Requirement: Give back exactly the lines of the entries below from the line with "Kr. e. 1000-500" to the line with "and the tire", inclusive, and only those.

Data records:
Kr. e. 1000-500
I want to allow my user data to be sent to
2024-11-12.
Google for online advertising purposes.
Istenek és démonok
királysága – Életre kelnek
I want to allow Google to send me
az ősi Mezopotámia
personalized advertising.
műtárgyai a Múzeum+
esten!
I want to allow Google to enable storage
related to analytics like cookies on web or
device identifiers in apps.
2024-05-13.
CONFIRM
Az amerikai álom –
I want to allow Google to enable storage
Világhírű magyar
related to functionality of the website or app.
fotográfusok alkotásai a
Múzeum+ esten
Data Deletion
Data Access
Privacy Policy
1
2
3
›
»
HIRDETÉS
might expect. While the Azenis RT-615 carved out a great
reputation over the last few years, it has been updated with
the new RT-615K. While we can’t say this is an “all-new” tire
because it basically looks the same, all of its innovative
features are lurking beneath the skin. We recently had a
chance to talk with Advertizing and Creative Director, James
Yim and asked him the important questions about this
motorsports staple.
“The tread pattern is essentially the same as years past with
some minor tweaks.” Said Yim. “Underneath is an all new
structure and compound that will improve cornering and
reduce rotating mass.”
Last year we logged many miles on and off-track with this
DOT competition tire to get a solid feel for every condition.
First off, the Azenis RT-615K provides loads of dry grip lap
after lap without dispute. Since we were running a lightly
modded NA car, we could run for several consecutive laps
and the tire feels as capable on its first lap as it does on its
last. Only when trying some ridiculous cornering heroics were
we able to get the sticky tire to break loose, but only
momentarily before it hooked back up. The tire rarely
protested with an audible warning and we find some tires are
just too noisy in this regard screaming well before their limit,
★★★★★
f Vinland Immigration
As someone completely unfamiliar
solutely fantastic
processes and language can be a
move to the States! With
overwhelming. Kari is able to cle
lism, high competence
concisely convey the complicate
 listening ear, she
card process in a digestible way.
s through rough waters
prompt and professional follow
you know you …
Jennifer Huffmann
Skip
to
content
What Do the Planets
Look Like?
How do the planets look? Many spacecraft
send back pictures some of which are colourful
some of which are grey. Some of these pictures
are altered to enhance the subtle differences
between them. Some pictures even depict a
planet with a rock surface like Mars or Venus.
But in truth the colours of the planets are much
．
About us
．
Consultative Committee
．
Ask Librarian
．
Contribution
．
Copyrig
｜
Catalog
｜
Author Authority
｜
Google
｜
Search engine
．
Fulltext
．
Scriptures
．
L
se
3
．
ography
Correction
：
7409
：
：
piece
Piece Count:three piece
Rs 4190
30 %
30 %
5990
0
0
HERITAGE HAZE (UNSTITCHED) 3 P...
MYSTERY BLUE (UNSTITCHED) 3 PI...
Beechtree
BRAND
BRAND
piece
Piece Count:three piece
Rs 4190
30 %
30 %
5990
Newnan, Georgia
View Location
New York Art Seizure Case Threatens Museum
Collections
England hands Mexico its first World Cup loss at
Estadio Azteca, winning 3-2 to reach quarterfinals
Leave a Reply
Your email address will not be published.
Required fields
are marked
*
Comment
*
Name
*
==
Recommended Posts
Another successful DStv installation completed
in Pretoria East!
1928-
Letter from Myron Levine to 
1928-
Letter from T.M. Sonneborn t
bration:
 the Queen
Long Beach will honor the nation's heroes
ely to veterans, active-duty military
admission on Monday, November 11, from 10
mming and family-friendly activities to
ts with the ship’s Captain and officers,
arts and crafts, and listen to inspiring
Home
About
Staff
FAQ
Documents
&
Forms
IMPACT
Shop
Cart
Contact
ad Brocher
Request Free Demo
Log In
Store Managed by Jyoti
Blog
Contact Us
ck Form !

Completed exercise:
Kr. e. 1000-500
I want to allow my user data to be sent to
2024-11-12.
Google for online advertising purposes.
Istenek és démonok
királysága – Életre kelnek
I want to allow Google to send me
az ősi Mezopotámia
personalized advertising.
műtárgyai a Múzeum+
esten!
I want to allow Google to enable storage
related to analytics like cookies on web or
device identifiers in apps.
2024-05-13.
CONFIRM
Az amerikai álom –
I want to allow Google to enable storage
Világhírű magyar
related to functionality of the website or app.
fotográfusok alkotásai a
Múzeum+ esten
Data Deletion
Data Access
Privacy Policy
1
2
3
›
»
HIRDETÉS
might expect. While the Azenis RT-615 carved out a great
reputation over the last few years, it has been updated with
the new RT-615K. While we can’t say this is an “all-new” tire
because it basically looks the same, all of its innovative
features are lurking beneath the skin. We recently had a
chance to talk with Advertizing and Creative Director, James
Yim and asked him the important questions about this
motorsports staple.
“The tread pattern is essentially the same as years past with
some minor tweaks.” Said Yim. “Underneath is an all new
structure and compound that will improve cornering and
reduce rotating mass.”
Last year we logged many miles on and off-track with this
DOT competition tire to get a solid feel for every condition.
First off, the Azenis RT-615K provides loads of dry grip lap
after lap without dispute. Since we were running a lightly
modded NA car, we could run for several consecutive laps
and the tire feels as capable on its first lap as it does on its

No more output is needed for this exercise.